What to do: Find how many lines of the following entries contain "dane". Reply with the number alone.

[[ Supplied data open ]]

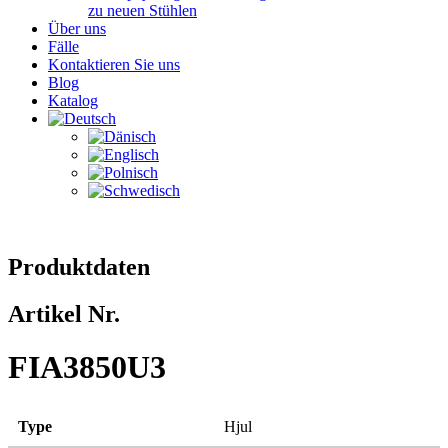
zu neuen Stühlen
Über uns
Fälle
Kontaktieren Sie uns
Blog
Katalog
Produktdaten
Artikel Nr.
FIA3850U3
Type
Hjul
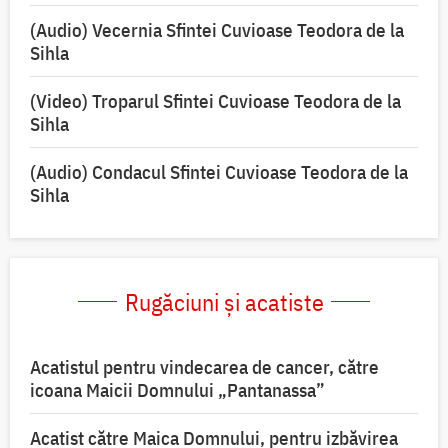
(Audio) Vecernia Sfintei Cuvioase Teodora de la
Sihla
(Video) Troparul Sfintei Cuvioase Teodora de la
Sihla
(Audio) Condacul Sfintei Cuvioase Teodora de la
Sihla
Rugăciuni și acatiste
Acatistul pentru vindecarea de cancer, către
icoana Maicii Domnului „Pantanassa”
Acatist către Maica Domnului, pentru izbăvirea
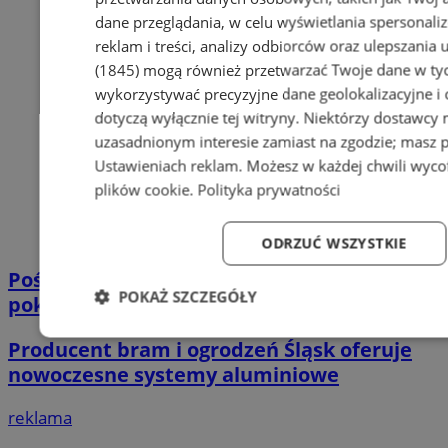
dane przeglądania, w celu wyświetlania spersonali
reklam i treści, analizy odbiorców oraz ulepszania 
(1845)
mogą również przetwarzać Twoje dane w tych
wykorzystywać precyzyjne dane geolokalizacyjne i
dotyczą wyłącznie tej witryny. Niektórzy dostawcy
uzasadnionym interesie zamiast na zgodzie; masz 
Ustawieniach reklam
. Możesz w każdej chwili wyc
plików cookie
.
Polityka prywatności
ODRZUĆ WSZYSTKIE
Pościel bawełniana – miękkość, którą
POKAŻ SZCZEGÓŁY
pokochasz!
Niezbędne
Wydajność
Targetowanie
Fun
Producent bram i ogrodzeń Śląsk oferuje
nowoczesne systemy aluminiowe
reklama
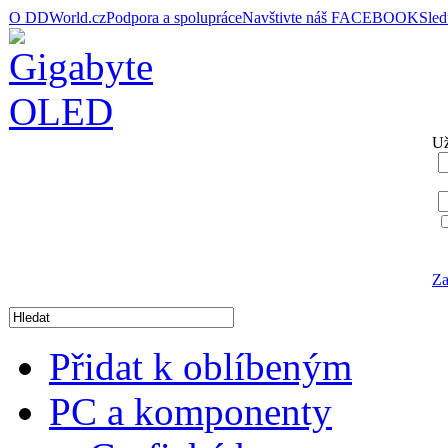
O DDWorld.cz
Podpora a spolupráce
Navštivte náš FACEBOOK
Sle
Už
Za
Přidat k oblíbeným
PC a komponenty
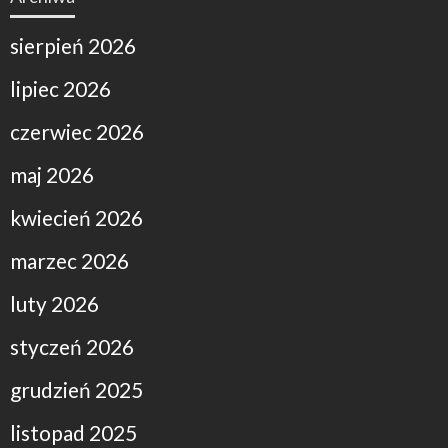
sierpień 2026
lipiec 2026
czerwiec 2026
maj 2026
kwiecień 2026
marzec 2026
luty 2026
styczeń 2026
grudzień 2025
listopad 2025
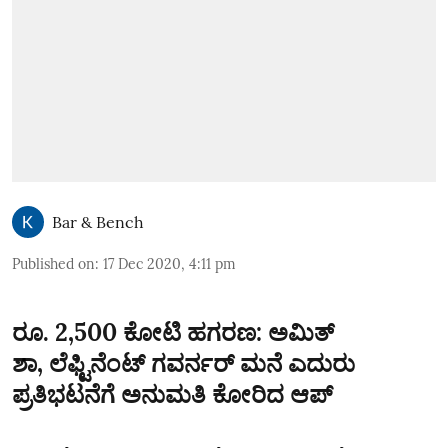
Bar & Bench
Published on
:
17 Dec 2020, 4:11 pm
ರೂ. 2,500 ಕೋಟಿ ಹಗರಣ: ಅಮಿತ್‌
ಶಾ, ಲೆಫ್ಟಿನೆಂಟ್‌ ಗವರ್ನರ್‌ ಮನೆ ಎದುರು
ಪ್ರತಿಭಟನೆಗೆ ಅನುಮತಿ ಕೋರಿದ ಆಪ್‌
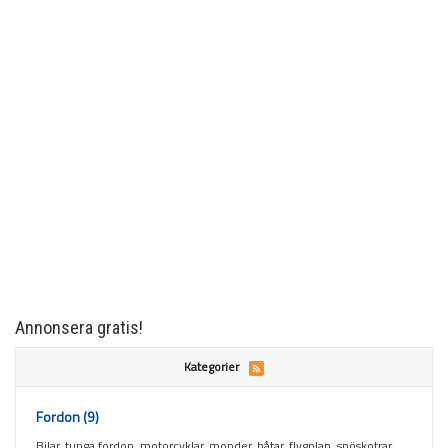
Annonsera gratis!
Kategorier
Fordon
(9)
Bilar, tunga fordon, motorcyklar, mopder, båtar, flygplan, snöskotrar,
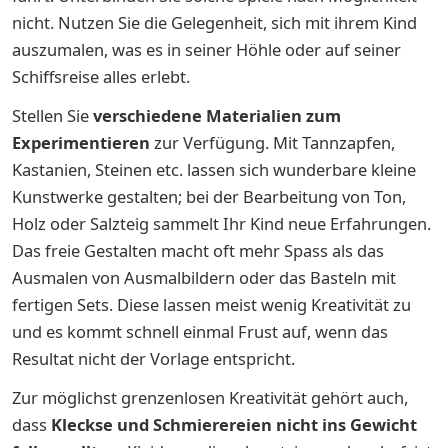
nicht. Nutzen Sie die Gelegenheit, sich mit ihrem Kind
auszumalen, was es in seiner Höhle oder auf seiner
Schiffsreise alles erlebt.
Stellen Sie
verschiedene Materialien zum
Experimentieren
zur Verfügung. Mit Tannzapfen,
Kastanien, Steinen etc. lassen sich wunderbare kleine
Kunstwerke gestalten; bei der Bearbeitung von Ton,
Holz oder Salzteig sammelt Ihr Kind neue Erfahrungen.
Das freie Gestalten macht oft mehr Spass als das
Ausmalen von Ausmalbildern oder das Basteln mit
fertigen Sets. Diese lassen meist wenig Kreativität zu
und es kommt schnell einmal Frust auf, wenn das
Resultat nicht der Vorlage entspricht.
Zur möglichst grenzenlosen Kreativität gehört auch,
dass
Kleckse und Schmierereien nicht ins Gewicht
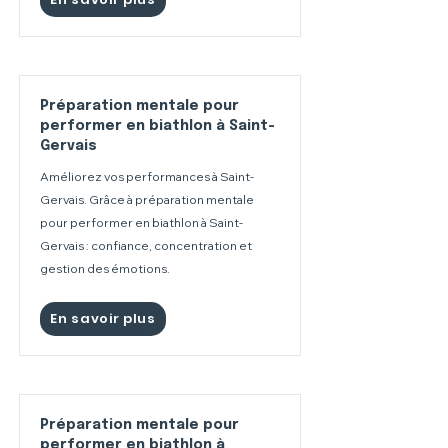
Préparation mentale pour
performer en biathlon à Saint-
Gervais
Améliorez vos performances à Saint-
Gervais. Grâce à préparation mentale
pour performer en biathlon à Saint-
Gervais : confiance, concentration et
gestion des émotions.
En savoir plus
Préparation mentale pour
performer en biathlon à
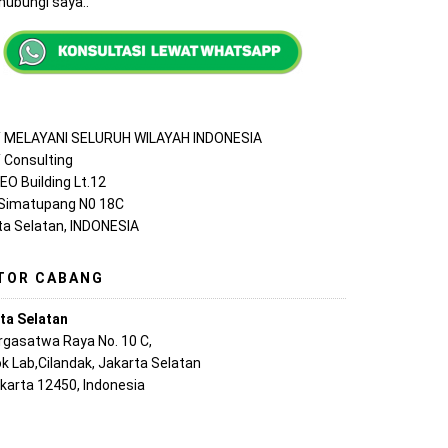
ubungi saya..
MELAYANI SELURUH WILAYAH INDONESIA
Consulting
EO Building Lt.12
 Simatupang N0 18C
ta Selatan, INDONESIA
TOR CABANG
ta Selatan
argasatwa Raya No. 10 C,
k Lab,Cilandak, Jakarta Selatan
akarta 12450, Indonesia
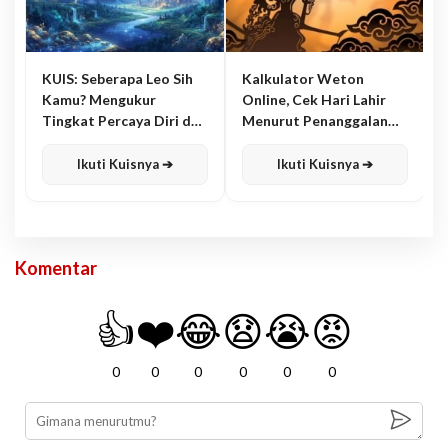
KUIS: Seberapa Leo Sih
Kalkulator Weton
Kamu? Mengukur
Online, Cek Hari Lahir
Tingkat Percaya Diri dan
Menurut Penanggalan
Karisma
Jawa
Ikuti Kuisnya ➔
Ikuti Kuisnya ➔
Komentar
👍
❤️
😂
😧
😭
😡
0
0
0
0
0
0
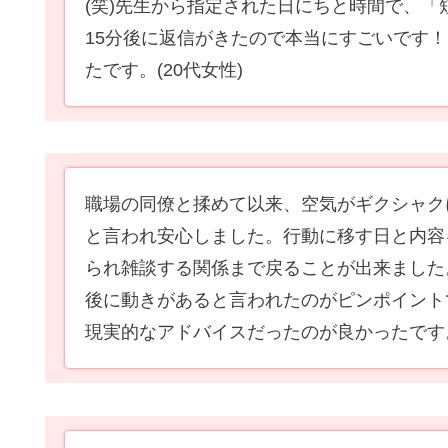
(笑)先生から指定された日にちと時間で、「
15分後に返信がきたので本当にすごいです
たです。
(20代女性)
職場の同僚と揉めて以来、空気がギクシャク
と言われ安心しました。行動に移す日と内容
られ雑談する関係まで戻ることが出来ました
後に動きがあると言われたのがピンポイント
現実的なアドバイスだったのが良かったです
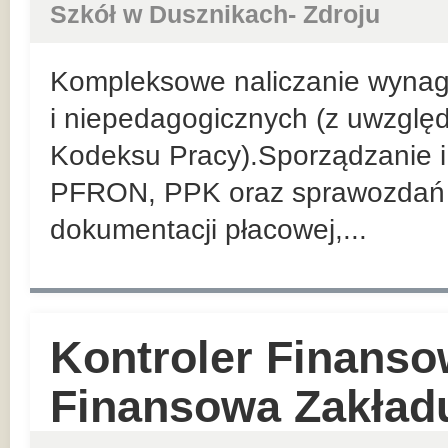
Szkół w Dusznikach- Zdroju
Kompleksowe naliczanie wyna
i niepedagogicznych (z uwzglę
Kodeksu Pracy).Sporządzanie i 
PFRON, PPK oraz sprawozdań 
dokumentacji płacowej,...
Kontroler Finanso
Finansowa Zakład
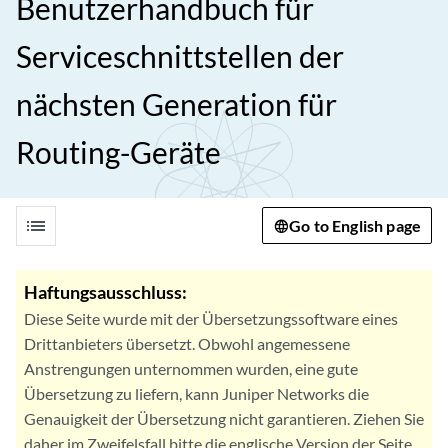
Benutzerhandbuch für
Serviceschnittstellen der
nächsten Generation für
Routing-Geräte
list
Go to English page
Haftungsausschluss:
Diese Seite wurde mit der Übersetzungssoftware eines
Drittanbieters übersetzt. Obwohl angemessene
Anstrengungen unternommen wurden, eine gute
Übersetzung zu liefern, kann Juniper Networks die
Genauigkeit der Übersetzung nicht garantieren. Ziehen Sie
daher im Zweifelsfall bitte die englische Version der Seite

[[ Supplied data closed ]]

Output for this task: 3